Critique | La Convocation (Armand) d’Halfdan Ullmann Tøndel, 2025
Lorsque La Convocation (Armand) a été couronné de la Caméra d’or au dernier festival de Cannes, une gêne est venue instinctivement : parmi toute la sélection des premiers films du Festival de Cannes (hormis ceux de l’ACID, allez savoir pourquoi), le jury a décidé de récompenser le premier film d’un nepo baby, Halfdan Ullman Tøndel, petit fils de Liv Hullman et Ingmar Bergman. Double attente donc, le film doit être bon, mais son réalisateur doit prouver que son film est plus que ça, plus que ce premier constat de « film de nepo». La lecture du synopsis n’arrange pas son cas : Elizabeth (Renate Reinsve) est convoquée par la direction de l’école de son fils de six ans, Armand, car ce dernier aurait agressé sexuellement un camarade de classe, Jon. La Convocation (Armand) devait forcément proposer un Certain Regard, sur la base d’un sujet battu et rebattu. Ben oui : être un fils de et choisir l’actrice la plus en vue de son pays sur les bons conseils d’un producteur, ça ne suffit pas pour aller au plus grand festival de cinéma au monde. N’est ce pas ?
« Mais où est donc Armand ? »
La principale réponse à cette question se trouve dans le titre français : de Armand (titre cannois), nous passons à La Convocation (Armand). Car si le cinéaste construit très vite un huis clos autour de la convocation entre les parents et la direction de l’école, il se permet d’évacuer le sujet principal de toutes les discussions ; Armand, et plus généralement les enfants, sont relégués au rang de parenthèse dans la vie des parents, une réalité que le réalisateur soustrait à sa convenance. Une école n’a jamais été aussi vidée de toute présence enfantine, donnant au film de Halfdan Ullman Tøndel une vision sur son sujet assez hors-sol, abstraite, et très frustrante. Cela relève même du comble lorsque Elizabeth relève en permanence à la direction que son enfant n’a pas été assez entendu et écouté sur le conflit qui l’oppose à Jon.

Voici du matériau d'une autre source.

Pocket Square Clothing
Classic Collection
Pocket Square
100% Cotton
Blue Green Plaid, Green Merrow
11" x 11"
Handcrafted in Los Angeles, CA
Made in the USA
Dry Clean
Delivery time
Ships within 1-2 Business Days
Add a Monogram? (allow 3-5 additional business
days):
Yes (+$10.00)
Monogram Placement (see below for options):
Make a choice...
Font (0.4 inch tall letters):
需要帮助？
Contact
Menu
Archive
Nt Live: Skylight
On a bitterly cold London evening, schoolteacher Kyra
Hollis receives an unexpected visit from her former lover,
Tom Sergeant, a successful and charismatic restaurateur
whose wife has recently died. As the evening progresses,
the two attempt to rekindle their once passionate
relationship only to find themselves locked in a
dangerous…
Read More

D’une promesse avortée d’un film sur la cruauté du milieu scolaire, La Convocation (Armand) bascule sur un scénario balisé de confrontation entre parents, dont ressort une Renate Reinsve en reine toute puissante. Le film est construit autour de son personnage, et plus particulièrement sur la performance de l’actrice, dès sa première apparition sonore, bruyante par ses talons et les nombreux bijoux qu’elle porte. Pendant deux heures, Renate propose toute sa palette de jeu avec, en climax, un plan séquence d’une franche lourdeur d’une dizaine de minutes environ, dans lequel tout est condensé : elle passe d’une crise de fou rire qui passe aux larmes amères, devant une assemblée médusée.

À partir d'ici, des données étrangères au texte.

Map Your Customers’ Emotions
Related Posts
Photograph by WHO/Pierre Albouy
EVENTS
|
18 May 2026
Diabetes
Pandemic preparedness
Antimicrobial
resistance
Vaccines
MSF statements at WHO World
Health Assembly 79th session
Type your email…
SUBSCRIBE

Ses nombreuses confrontations avec le corps enseignant et la mère de Jon révèlent un schéma narratif que l’on connaît par cœur. Renate est la mauvaise mère dont on fait le procès, celle qui néglige son enfant. Et puis c’est une comédienne, il ne faut pas faire confiance à ces gens là, et mon Jon a dit qu’une fois vous vous baladiez nue dans votre maison, pas étonnant que votre Armand soit un dégénéré !!! La Maman et la Putain, mais on l’aimera grâce au dernier acte, salvateur, résilient, réconciliateur, qui arrive pile à la dernière minute pour rappeler qu’il ne faut pas juger trop rapidement les gens et que les apparences sont trompeuses, sans jamais questionner (par exemple) politiquement le fonctionnement de l’institut scolaire.
Au revoir les enfants
Pour remédier à cette absence de réalité, le cinéaste propose une mise en scène sur-signifiante. Des motifs récurrents viennent souligner lourdement le scénario : une alarme d’école défectueuse qui sonne miraculeusement aux moments dramatiques voulus, une infirmière qui saigne du nez quand le corps enseignant est mis à mal par les parents d’élèves, une salle de classe avec un projecteur qui diffuse une belle lumière bleue pour que les personnages puissent étancher toutes leurs pensées. La mère de Jon crie dans le vide, la pluie torrentielle d’un été nordique se déclenche de manière cathartique au moment de la résolution d’intrigue, et Renate exprime tout son mal être à travers un clip mal chorégraphié à la manière de Pina Bausch. Par peur de faire du théâtre filmé et d’ennuyer son spectateur par la parole de son huis-clos, le petit-fils cinéaste fait du mauvais Bergman, c’est-à-dire du style sur du vide.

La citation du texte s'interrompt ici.